Movember Monday: Men’s mental health

Grand Rapids

GRAND RAPIDS, Mich. (WOOD) — Each Monday during the month of November, News 8 is celebrating Movember Mondays — an opportunity to shed light on men’s health issues.

“No Shave November” and “Movember” are national campaigns to raise this awareness and to help start conversations with men and their families that may otherwise go unspoken.

In this week’s Movember Monday on Daybreak, Blue Care Medical Director Dr. Denice Logan talked about the importance of recognizing mental health issues in men.

“Men don’t usually talk about how they feel about something,” Logan said. “You can actually look at them and you are familiar with their surroundings; if they’re suffering from grief in any manner.
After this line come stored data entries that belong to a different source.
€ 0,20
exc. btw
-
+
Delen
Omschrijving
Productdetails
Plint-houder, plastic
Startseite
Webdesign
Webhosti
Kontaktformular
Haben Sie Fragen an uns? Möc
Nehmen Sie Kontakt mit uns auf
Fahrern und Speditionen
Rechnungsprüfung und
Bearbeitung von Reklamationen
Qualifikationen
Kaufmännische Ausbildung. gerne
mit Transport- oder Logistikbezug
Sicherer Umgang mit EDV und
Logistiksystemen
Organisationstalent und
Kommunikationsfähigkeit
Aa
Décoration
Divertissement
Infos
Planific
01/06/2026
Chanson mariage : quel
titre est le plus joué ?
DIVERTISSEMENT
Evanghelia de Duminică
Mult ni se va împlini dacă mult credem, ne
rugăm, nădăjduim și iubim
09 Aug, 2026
Grief meaning the loss of a loved one, the loss of a relationship, a new birth, a new death, divorce, marriage, loss of a job, all of those kinds of things.”
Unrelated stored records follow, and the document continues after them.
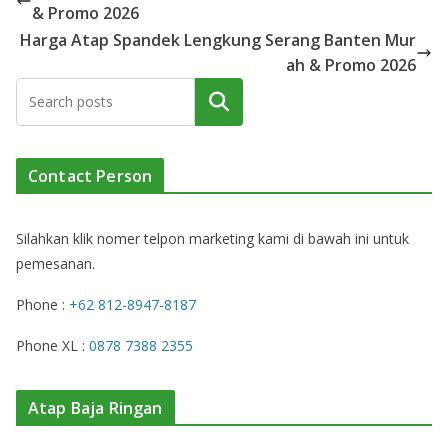
& Promo 2026
Harga Atap Spandek Lengkung Serang Banten Mur
ah & Promo 2026
Cari
Contact Person
Silahkan klik nomer telpon marketing kami di bawah ini untuk
pemesanan.
Phone :
+62 812-8947-8187
Phone XL :
0878 7388 2355
Atap Baja Ringan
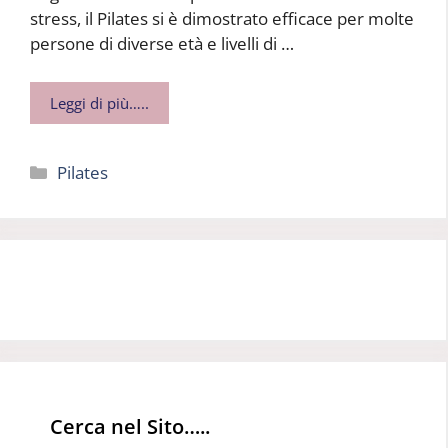
stress, il Pilates si è dimostrato efficace per molte
persone di diverse età e livelli di …
Leggi di più…..
Categorie
Pilates
Cerca nel Sito…..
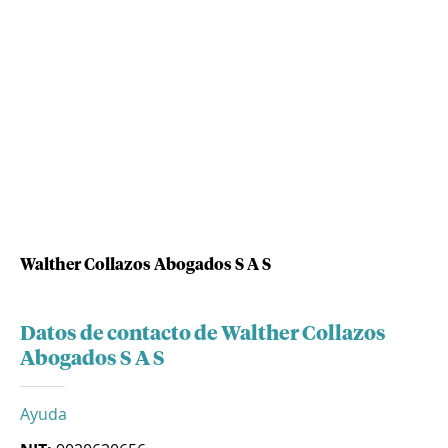
Walther Collazos Abogados S A S
Datos de contacto de Walther Collazos
Abogados S A S
Ayuda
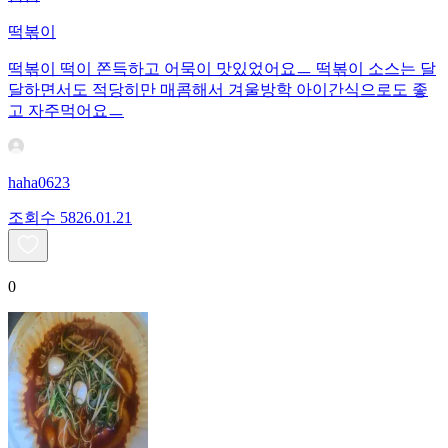
떡볶이
떡볶이 떡이 쫀득하고 어묵이 맛있었어요ㅡ 떡볶이 소스는 달
달하면서도 적당히만 매콤해서 겨울방학 아이간식으로도 좋
고 자주먹어요ㅡ
haha0623
조회수
58
26.01.21
0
Logan adds that a lack of success in education or at work can be contributing factors to the start of a mental health problem. She says it’s important to notice when men begin to isolate themselves or become hopeless and helpless. 

“You need to reach out to them,” Logan said. “Let them know that they’re not alone. Share with them, let them know that you too are going through something that’s difficult.”

According to the American Foundation for Suicide Prevention, men are nearly four times as likely to die by suicide than women. The rate of suicide is highest among middle-aged white men; they account for nearly 70 percent of suicides. 

“It is very difficult to talk about because remember we have always said, ‘real men don’t cry’,” Dr. Logan said about myths surrounding men and mental health. “Men have this masculine, macho about themselves. So, they will actually disregard or ignore some of those symptoms.”

Logan says that men need to walk the walk and get help when symptoms surrounding their mental health begin to interfere with their daily lives — work, home or education. She also says to notice your relationships. If your mental health is affecting how you interact with a spouse, partner, parent or your child, that too is a sign to reach out and get help. 

“When you call for help, make sure you say to that receptionist who’s answering that phone, ‘I have some mental health issues’ because you don’t need an appointment six months out,” Dr. Logan stressed.